Marin Honda: Road To Redemption

By Hiro Yoshida

After a glittering career as a junior skater, Japan’s Marin Honda move to seniors has been a rocky road. Now in her second year of training under Rafael Arutunian in California, she has set her sights on turning her fortunes around in the seasons ahead.

When Honda turned up for the Nebelhorn Trophy in Oberstdorf, Germany at the end of September, it had been nine months since her last competition. In her fourth appearance at the Japanese National Championships in December 2018, she had finished fifteenth, her lowest placing to date. It was a setback, but not unexpected given that she had only began deconstructing her skating technique with Arutunian months earlier.

“When I decided to move to America and work with Rafael, I was told it would definitely take two to three years and at the time I understood that,” Honda said. “To take apart everything I had learned over the previous ten years and reset was, in a sense, like trying to compete in a completely new sport. During my first year, which was last season, even though I was confident I was training properly, I did not yet have the feeling that I was improving. However, now in my second year, I can gradually understand, and I just need to persevere a little bit more.”

Honda had previously been coached by Mie Hamada and she had been crowned 2016 World Junior champion and taken the silver medal at the same event in 2017 behind Alina Zagitova of Russia. Her achievements had brought her a certain amount of celebrity in Japan where figure skating is enjoying an unprecedented level of popularity. Honda believes this attention distracted her from concentrating on her skating and left her directionless.

“In my second year of juniors and my first season moving up to seniors, I did not have any expectations of myself,” Honda recalled. “Due to the fact I was receiving attention, I strongly wanted to do things differently to other people and have as much attention as possible. Thinking about it now, I feel my mindset was closer to that of a celebrity rather than an athlete. In that sense, deciding to change the environment I was in was a really good thing for me and gave me the opportunity to start from scratch and let go of who I was and my way of thinking up until then. I think last year was a year I was able to face the world as an athlete.”

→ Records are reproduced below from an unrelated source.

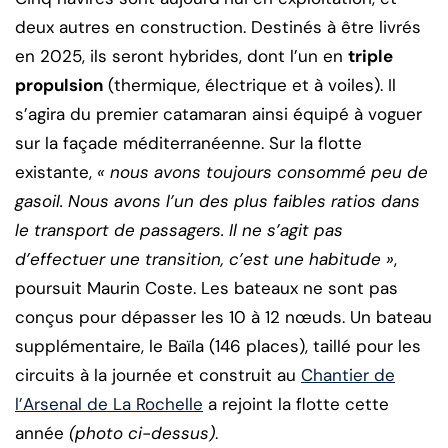
deux autres en construction. Destinés à être livrés
en 2025, ils seront hybrides, dont l’un en
triple
propulsion
(thermique, électrique et à voiles). Il
s’agira du premier catamaran ainsi équipé à voguer
sur la façade méditerranéenne. Sur la flotte
existante,
« nous avons toujours consommé peu de
gasoil. Nous avons l’un des plus faibles ratios dans
le transport de passagers. Il ne s’agit pas
d’effectuer une transition, c’est une habitude »
,
poursuit Maurin Coste. Les bateaux ne sont pas
conçus pour dépasser les 10 à 12 nœuds. Un bateau
supplémentaire, le Baïla (146 places), taillé pour les
circuits à la journée et construit au
Chantier de
l’Arsenal de La Rochelle
a rejoint la flotte cette
année
(photo ci-dessus)
.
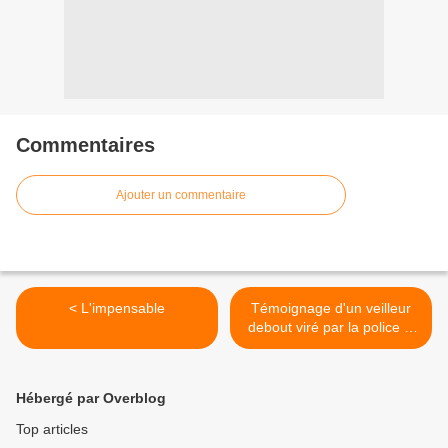
Commentaires
Ajouter un commentaire
< L'impensable
Témoignage d'un veilleur
debout viré par la police la
nuit dernière Place
Vendôme >
Hébergé par Overblog
Top articles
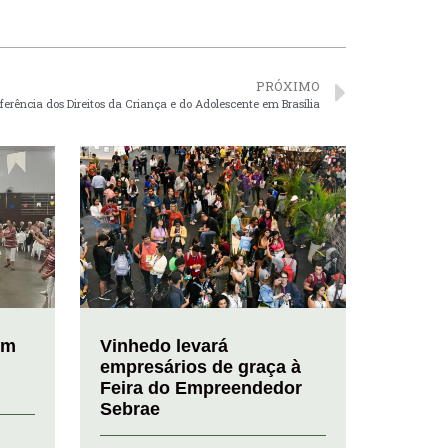
PRÓXIMO
erência dos Direitos da Criança e do Adolescente em Brasília
em
Vinhedo levará
empresários de graça à
Feira do Empreendedor
Sebrae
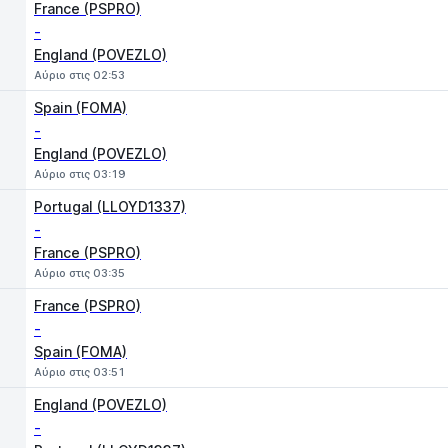
France (PSPRO)
-
England (POVEZLO)
Αύριο στις 02:53
Spain (FOMA)
-
England (POVEZLO)
Αύριο στις 03:19
Portugal (LLOYD1337)
-
France (PSPRO)
Αύριο στις 03:35
France (PSPRO)
-
Spain (FOMA)
Αύριο στις 03:51
England (POVEZLO)
-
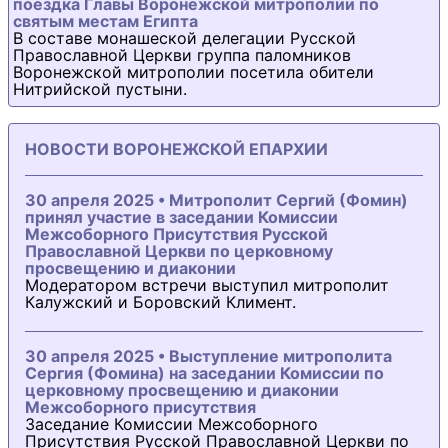
поездка Главы Воронежской митрополии по
святым местам Египта
В составе монашеской делегации Русской
Православной Церкви группа паломников
Воронежской митрополии посетила обители
Нитрийской пустыни.
НОВОСТИ ВОРОНЕЖСКОЙ ЕПАРХИИ
30 апреля 2025 • Митрополит Сергий (Фомин)
принял участие в заседании Комиссии
Межсоборного Присутствия Русской
Православной Церкви по церковному
просвещению и диаконии
Модератором встречи выступил митрополит
Калужский и Боровский Климент.
30 апреля 2025 • Выступление митрополита
Сергия (Фомина) на заседании Комиссии по
церковному просвещению и диаконии
Межсоборного присутствия
Заседание Комиссии Межсоборного
Присутствия Русской Православной Церкви по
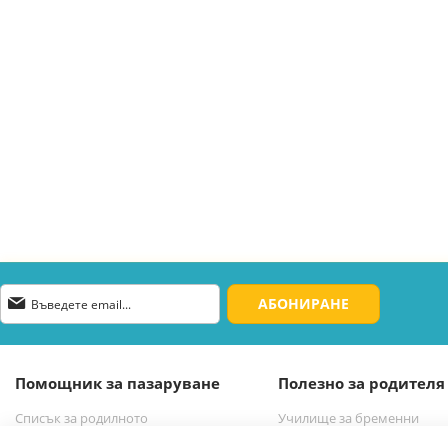
Абонирай
АБОНИРАНЕ
се
за
нашия
е-
Помощник за пазаруване
Полезно за родителя
бюлетин:
Списък за родилното
Училище за бременни
Списък за новородено бебе
Избор на бебешка количк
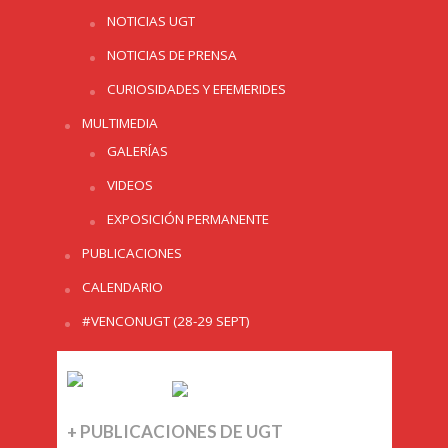
NOTICIAS UGT
NOTICIAS DE PRENSA
CURIOSIDADES Y EFEMERIDES
MULTIMEDIA
GALERÍAS
VIDEOS
EXPOSICIÓN PERMANENTE
PUBLICACIONES
CALENDARIO
#VENCONUGT (28-29 SEPT)
+ PUBLICACIONES DE UGT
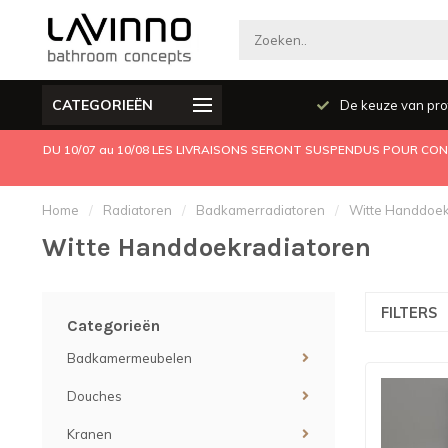
CATEGORIEËN
Producten kwaliteit
De keuze van pro
DU 10/07 au 10/08 LES LIVRAISONS SERONT SUSPENDUS POUR CONG
Home
/
Radiatoren
/
Badkamerradiatoren
/
Witte Handdoek
Witte Handdoekradiatoren
FILTERS
Categorieën
Badkamermeubelen
Douches
Kranen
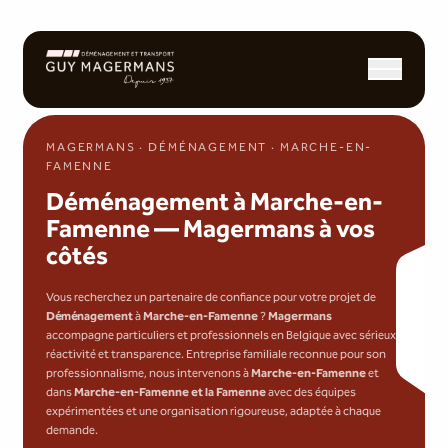
Ouvrir/fermer l
MAGERMANS · DÉMÉNAGEMENT · MARCHE-EN-
FAMENNE
Déménagement à Marche-en-
Famenne — Magermans à vos
côtés
Vous recherchez un partenaire de confiance pour votre projet de
Déménagement
à
Marche-en-Famenne
?
Magermans
accompagne particuliers et professionnels en Belgique avec sérieux,
réactivité et transparence. Entreprise familiale reconnue pour son
professionnalisme, nous intervenons à
Marche-en-Famenne
et
dans
Marche-en-Famenne et la Famenne
avec des équipes
expérimentées et une organisation rigoureuse, adaptée à chaque
demande.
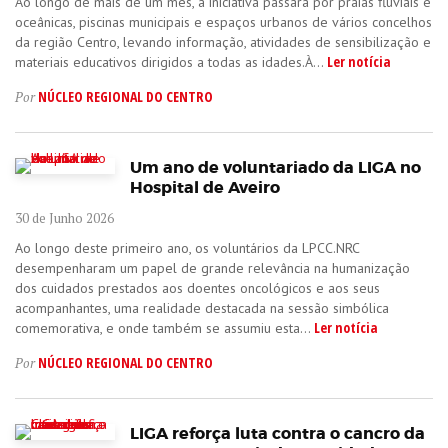
Ao longo de mais de um mês, a iniciativa passará por praias fluviais e
oceânicas, piscinas municipais e espaços urbanos de vários concelhos
da região Centro, levando informação, atividades de sensibilização e
Ler notícia
materiais educativos dirigidos a todas as idades.À...
NÚCLEO REGIONAL DO CENTRO
Por
Um ano de voluntariado da LIGA no
Hospital de Aveiro
30 de Junho 2026
Ao longo deste primeiro ano, os voluntários da LPCC.NRC
desempenharam um papel de grande relevância na humanização
dos cuidados prestados aos doentes oncológicos e aos seus
acompanhantes, uma realidade destacada na sessão simbólica
Ler notícia
comemorativa, e onde também se assumiu esta...
NÚCLEO REGIONAL DO CENTRO
Por
LIGA reforça luta contra o cancro da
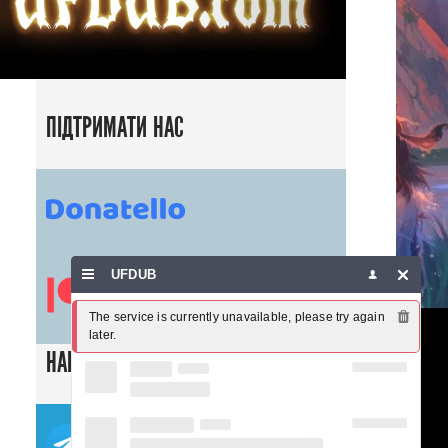
ПІДТРИМАТИ НАС
UFDUB
The service is currently unavailable, please try again 
later.
НАШІ СОЦ. МЕРЕЖІ
ТЕЛЕГРАМ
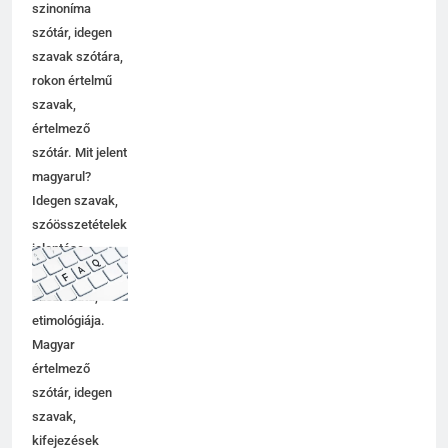
szinoníma
szótár, idegen
szavak szótára,
rokon értelmű
szavak,
értelmező
szótár. Mit jelent
magyarul?
Idegen szavak,
szóösszetételek
jelentése,
magyarázata,
használata,
etimológiája.
Magyar
értelmező
szótár, idegen
szavak,
kifejezések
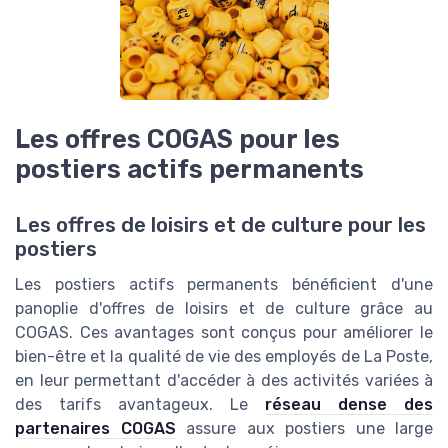
Les offres COGAS pour les
postiers actifs permanents
Les offres de loisirs et de culture pour les
postiers
Les postiers actifs permanents bénéficient d'une
panoplie d'offres de loisirs et de culture grâce au
COGAS. Ces avantages sont conçus pour améliorer le
bien-être et la qualité de vie des employés de La Poste,
en leur permettant d'accéder à des activités variées à
des tarifs avantageux. Le
réseau dense des
partenaires COGAS
assure aux postiers une large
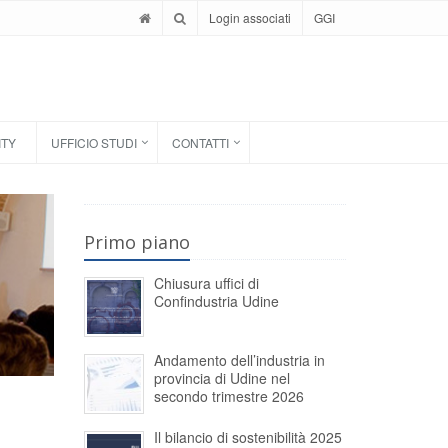
Login associati
GGI
ITY
UFFICIO STUDI
CONTATTI
Primo piano
Chiusura uffici di
Confindustria Udine
Andamento dell’industria in
provincia di Udine nel
secondo trimestre 2026
Il bilancio di sostenibilità 2025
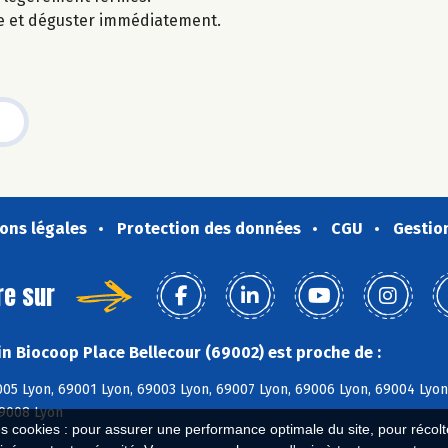
te et déguster immédiatement.
ons légales
Protection des données
CGU
Gestio
re sur
n Biocoop Place Bellecour (69002) est proche de :
05 Lyon, 69001 Lyon, 69003 Lyon, 69007 Lyon, 69006 Lyon, 69004 Lyon
69008 Lyon
es cookies : pour assurer une performance optimale du site, pour récolter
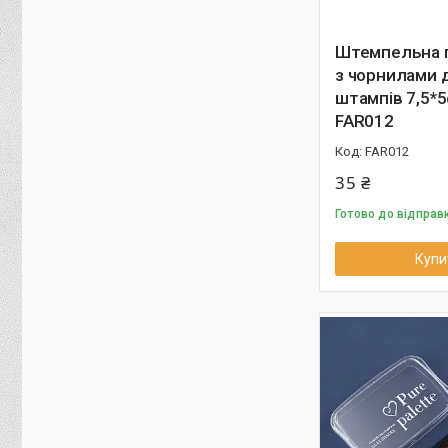
Штемпельна 
з чорнилами 
штампів 7,5*
FAR012
FAR012
35 ₴
Готово до відправ
Купи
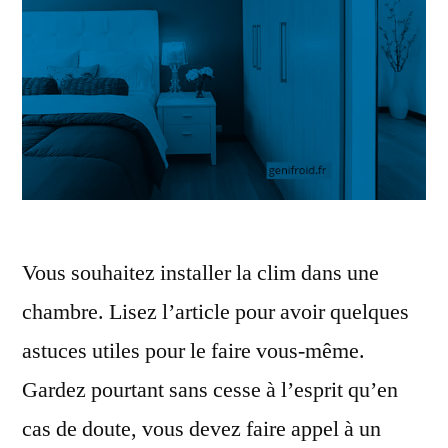
Vous souhaitez installer la clim dans une
chambre. Lisez l’article pour avoir quelques
astuces utiles pour le faire vous-même.
Gardez pourtant sans cesse à l’esprit qu’en
cas de doute, vous devez faire appel à un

Honda started the 2017-2018 season well with a win at the U.S. Figure Skating Classic in Salt Lake City, Utah. However, her two Grand Prix assignments in Canada and China produced only two fifth place results.

The fight for one of the two Japanese spots in the ladies field at the 2018 PyeongChang Olympic Games ultimately came down to the 2017 Japanese Nationals in Tokyo. Honda placed sixth in the short and dropped to seventh after the free.

On the day of the Olympic ladies free skating in February 2018, instead of South Korea Honda found herself at the Challenge Cup in The Hague, Netherlands along with friend and rival Wakaba Higuchi who had written her a letter after they had both failed to make the Japanese Olympic team.

“At that time, both of us were at our lowest and it was a time when there were not many things to laugh about,” Honda recalled. “I have known her since we were little and we have been good friends since the time we were at the Nobeyama development camp together. At the competition in the Netherlands, we shared a room and consoled and encouraged each other.”

Honda realised she needed a change to her training environment after the 2017-2018 season. Initially she did not consider locating overseas, but it began to dawn on her that moving outside her comfort zone was what she needed to do.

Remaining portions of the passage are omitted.